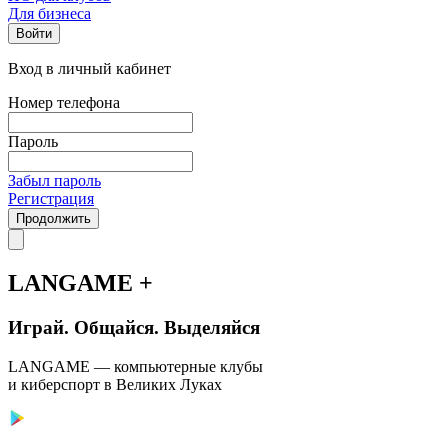
Для бизнеса
Войти
Вход в личный кабинет
Номер телефона
Пароль
Забыл пароль
Регистрация
Продолжить
LANGAME +
Играй. Общайся. Выделяйся
LANGAME — компьютерные клубы
и киберспорт в Великих Луках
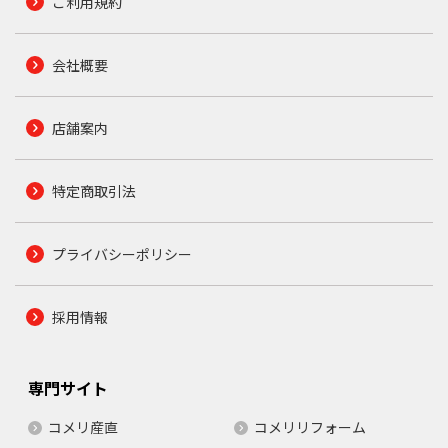
ご利用規約
会社概要
店舗案内
特定商取引法
プライバシーポリシー
採用情報
専門サイト
コメリ産直
コメリリフォーム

Action item
In the data, count the lines that include the string "LANGAME", then give that number and nothing more.

Response
2